Wednesday, January 4, 2012

Why use Memory Mapped File or MapppedByteBuffer in Java

Memory Mapped Files in Java is rather new java concept for many programmers and developers, though it’s been there from JDK 1.4 along with java.nio package. Java IO has been considerably fast after introduction of NIO and memory mapped file offers fastest IO operation possible in Java, that's the main reason of Why high performance Java application should use Memory Mapped files for persisting data. It's already quite popular in high frequency trading space, where electronic trading system needs to be super fast and one way latency to exchange has to be on sub-micro second level. IO has always been concern for performance sensitive applications and memory mapped file allows you to directly read from memory and write into memory by using direct and non direct Byte buffers. Key advantage of  Memory Mapped File is that operating system takes care of reading and  writing and even if your program crashed just after writing into memory. OS will take care of writing content to File. One more notable advantage is shared memory, memory mapped files can be accessed by more than one process and can be act as shared memory with extremely low latency. See Peter's comment also on comment section.

Earlier we have seen how to read xml file in Java and how to read text file in java and in this Java IO tutorial we gonna look on  what is memory mapped file, how to read and write from memory mapped file and important points related to Memory Mapped Files.


What is Memory Mapped File and IO in Java

memory mapped file and io in java read write exampleMemory mapped files are special files in Java which allows Java program to access contents  directly from memory, this is achieved by mapping whole file or portion of file into memory and operating system takes care of loading page requested and writing into file while application only deals with memory which results in very fast IO operations. Memory used to load Memory mapped file is outside of Java heap Space. Java programming language supports memory mapped file with java.nio package and has MappedByteBuffer to read and write from memory.


Advantage and Disadvantage of Memory Mapped file

Possibly main advantage of Memory Mapped IO is performance, which is important to build high frequency electronic trading system. Memory Mapped Files are way faster than standard file access via normal IO. Another big advantage of memory mapped IO is that it allows you to load potentially larger file which is not otherwise accessible. Experiments shows that memory mapped IO performs better with large files. Though it has disadvantage in terms of increasing number of page faults.
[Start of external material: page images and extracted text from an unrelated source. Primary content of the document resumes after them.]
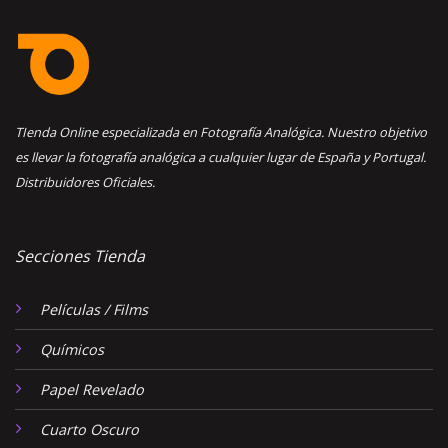
TIenda Online especializada en Fotografía Analógica. Nuestro objetivo
es llevar la fotografía analógica a cualquier lugar de España y Portugal.
Distribuidores Oficiales.
Secciones Tienda
Películas / Films
Químicos
Papel Revelado
Cuarto Oscuro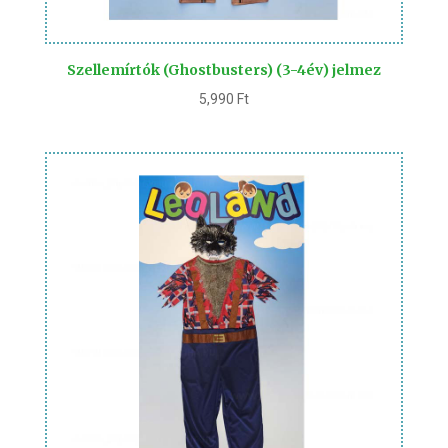
Szellemírtók (Ghostbusters) (3-4év) jelmez
5,990
Ft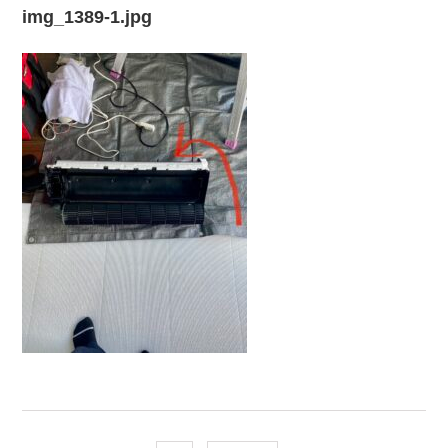
img_1389-1.jpg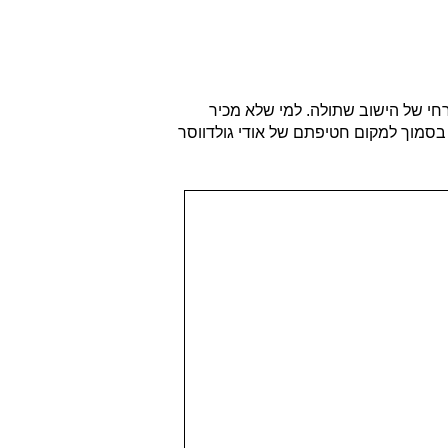
רחי של הישוב שתולה. למי שלא מכיר
סמוך למקום חטיפתם של אודי גולדווסר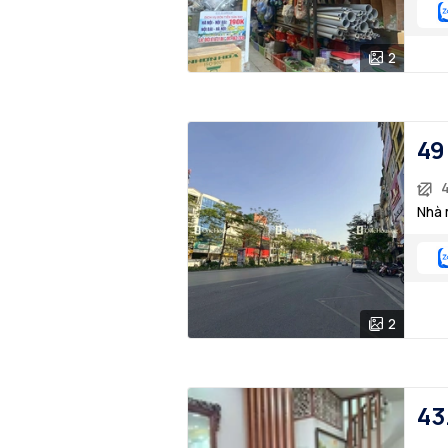
2
49
Nhà 
2
43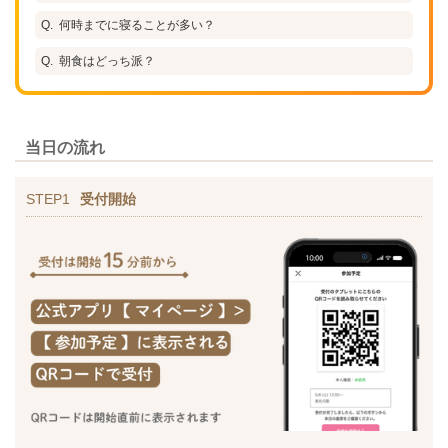
何時までに寝ることが多い？
朝食はどっち派？
当日の流れ
STEP1
受付開始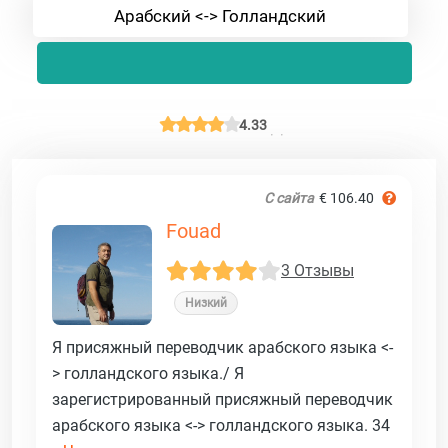
Арабский <-> Голландский
4.33
С сайта
€ 106.40
Fouad
3 Отзывы
Низкий
Я присяжный переводчик арабского языка <-
> голландского языка./ Я
зарегистрированный присяжный переводчик
арабского языка <-> голландского языка. 34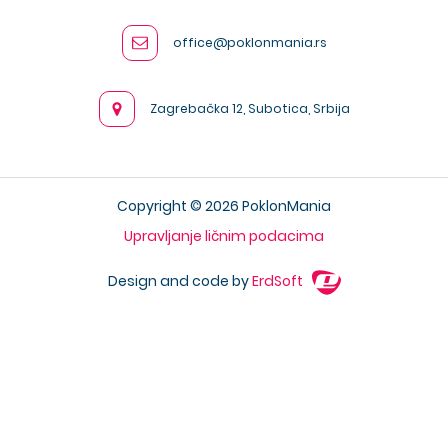
office@poklonmania.rs
Zagrebačka 12, Subotica, Srbija
Copyright © 2026 PoklonMania
Upravljanje ličnim podacima
Design and code by
ErdSoft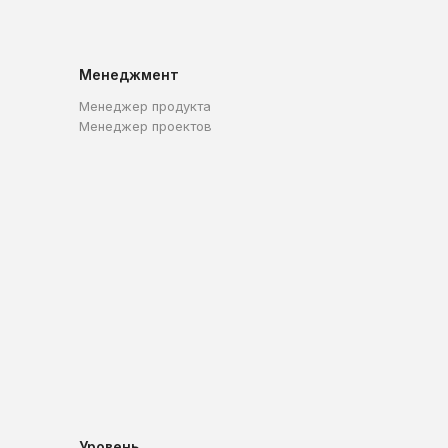
Менеджмент
Менеджер продукта
Менеджер проектов
Уровень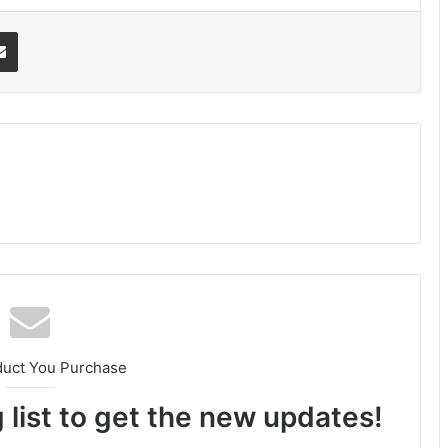
erest
Share via Email
am
duct You Purchase
 list to get the new updates!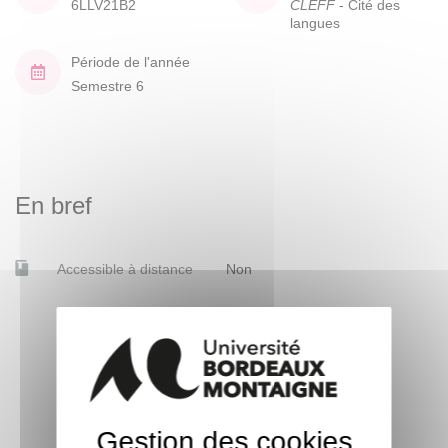
6LLV21B2
CLEFF
- Cité des
langues
Période de l'année
Semestre 6
En bref
Accessible à distance
Non
Gestion des cookies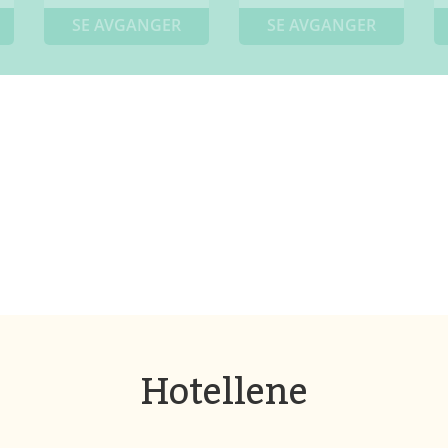
SE AVGANGER
SE AVGANGER
Hotellene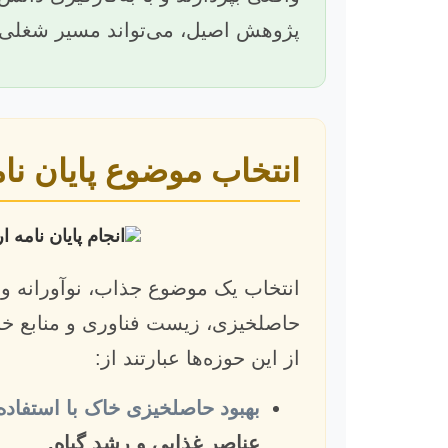
پژوهش اصیل، می‌تواند مسیر شغلی و
انتخاب موضوع پایان نا
انتخاب یک موضوع جذاب، نوآورانه و ق
حاصلخیزی، زیست فناوری و منابع خا
از این حوزه‌ها عبارتند از:
بهبود حاصلخیزی خاک با استفاده
عناصر غذایی و رشد گیاه.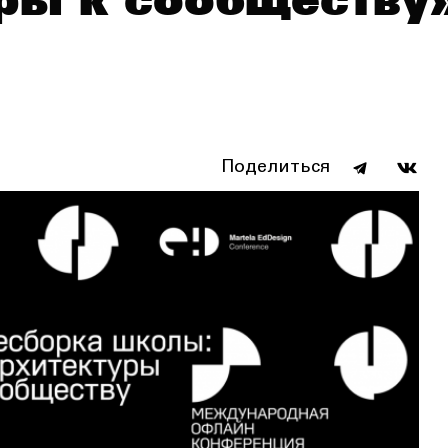
ры к сообществу
Поделиться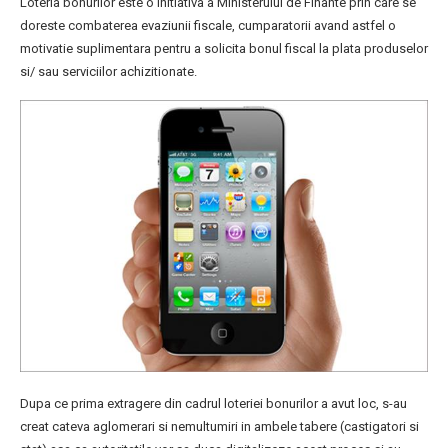
Loteria bonurilor este o initiativa a Ministerului de Finante prin care se
doreste combaterea evaziunii fiscale, cumparatorii avand astfel o
motivatie suplimentara pentru a solicita bonul fiscal la plata produselor
si/ sau serviciilor achizitionate.
Dupa ce prima extragere din cadrul loteriei bonurilor a avut loc, s-au
creat cateva aglomerari si nemultumiri in ambele tabere (castigatori si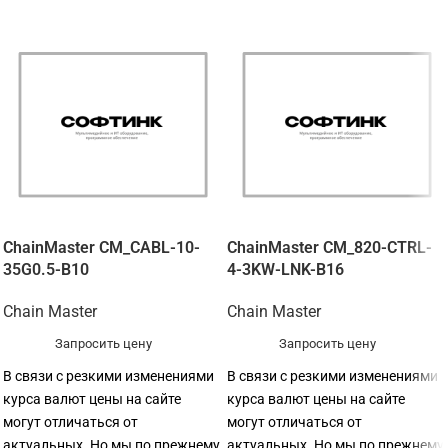
ChainMaster CM_CABL-10-
ChainMaster CM_820-CTRL-
35G0.5-B10
4-3KW-LNK-B16
Chain Master
Chain Master
Запросить цену
Запросить цену
В связи с резкими изменениями
В связи с резкими изменениями
курса валют цены на сайте
курса валют цены на сайте
могут отличаться от
могут отличаться от
актуальных. Но мы по прежнему
актуальных. Но мы по прежнему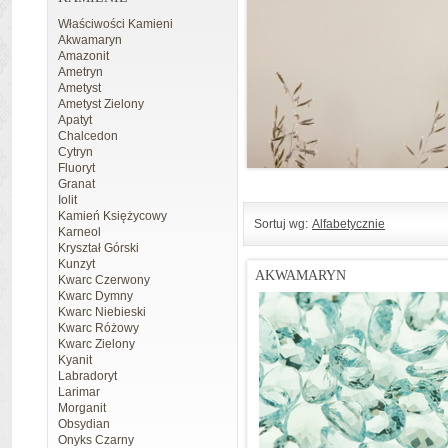
Właściwości Kamieni
Akwamaryn
Amazonit
Ametryn
Ametyst
Ametyst Zielony
Apatyt
Chalcedon
Cytryn
Fluoryt
Granat
Iolit
Kamień Księżycowy
Sortuj wg:
Alfabetycznie
Karneol
Kryształ Górski
Kunzyt
AKWAMARYN
Kwarc Czerwony
Kwarc Dymny
Kwarc Niebieski
Kwarc Różowy
Kwarc Zielony
Kyanit
Labradoryt
Larimar
Morganit
Obsydian
Onyks Czarny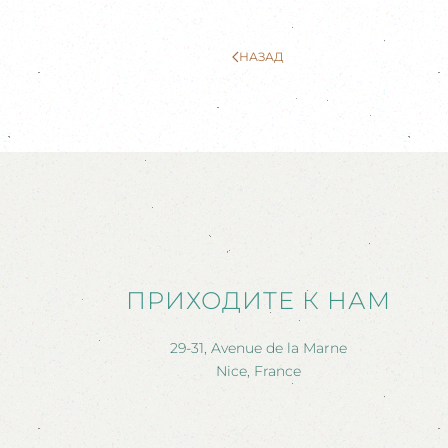
НАЗАД
ПРИХОДИТЕ К НАМ
29-31, Avenue de la Marne
Nice, France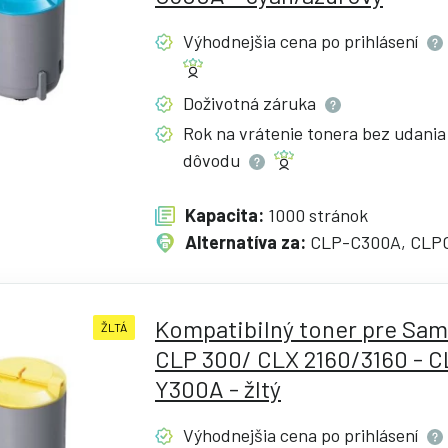
Výhodnejšia cena po
prihlásení
Doživotná
záruka
Rok na vrátenie tonera bez udania
dôvodu
Kapacita:
1000 stránok
Alternatíva za:
CLP-C300A, CLP
Kompatibilný toner pre Sa
ŽLTÁ
CLP 300/ CLX 2160/3160 - C
Y300A - žltý
Výhodnejšia cena po
prihlásení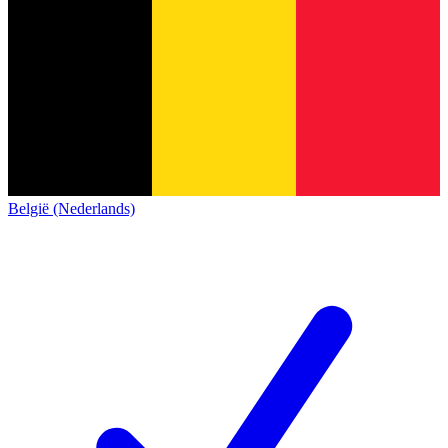
België (Nederlands)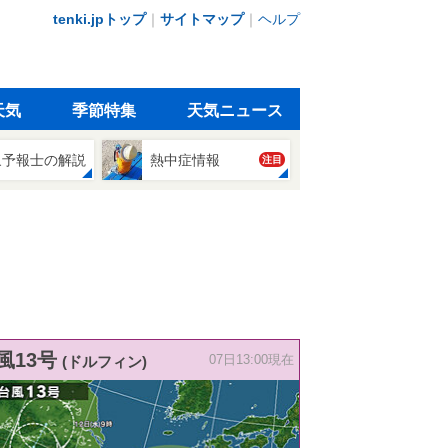
tenki.jpトップ
｜
サイトマップ
｜
ヘルプ
天気
季節特集
天気ニュース
象予報士の解説
熱中症情報
注目
風13号
(ドルフィン)
07日13:00現在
Since operating system only loads a portion of file into memory if a page requested is not present in memory than it would result in page fault Most of major operating system like Windows platform, UNIX, Solaris and other UNIX like operating system supports memory mapped IO and with 64 bit architecture you can map almost any file into memory and access it directly using Java programming language. Another advantages is that the file can be shared, giving you shared memory between processes and can be more than 10x lower latency than using a Socket over loopback.

MappedByteBuffer Read Write Example in Java

Below example will show you how to read and write from memory mapped file in Java. We have used RandomAccesFile to open a File and than mapped it to memory using FileChannel's map() method, map method takes three parameter mode, start and length of region to be mapped. It returns MapppedByteBuffer which is a ByteBuffer for dealing with memory mapped file.


import java.io.RandomAccessFile;
import java.nio.MappedByteBuffer;
import java.nio.channels.FileChannel;

  public class MemoryMappedFileInJava {

    private static int count = 10485760; //10 MB

    public static void main(String[] args) throws Exception {

        RandomAccessFile memoryMappedFile = new RandomAccessFile("largeFile.txt", "rw");

        //Mapping a file into memory

        MappedByteBuffer out = memoryMappedFile.getChannel().map(FileChannel.MapMode.READ_WRITE, 0, count);

        //Writing into Memory Mapped File
        for (int i = 0; i < count; i++) {
            out.put((byte) 'A');
        }

        System.out.println("Writing to Memory Mapped File is completed");

     

        //reading from memory file in Java
        for (int i = 0; i < 10 ; i++) {
            System.out.print((char) out.get(i));
        }

        System.out.println("Reading from Memory Mapped File is completed");

    }

}


Summary

To summarize the post here is quick summary of memory mapped files and IO in Java:

1) Java supports Memory mapped IO with java.nio package.
2) Memory mapped files is used in performance sensitive application e.g. high frequency electronic trading platforms.

3) By using memory mapped IO you can load portion of large files in memory.

4) Memory mapped file can result in page fault if requested page is not in memory.

5) Ability to map a region of file in memory depends on addressable size of memory. In a 32 bit machine you can not access beyond 4GB or 2^32.

6) Memory mapped IO is much faster than Stream IO in Java.

7) Memory used to load File is outside of Java heap and reside on shared memory which allow two different process to access File. By the way this depends upon, whether you are using direct or non-direct byte buffer.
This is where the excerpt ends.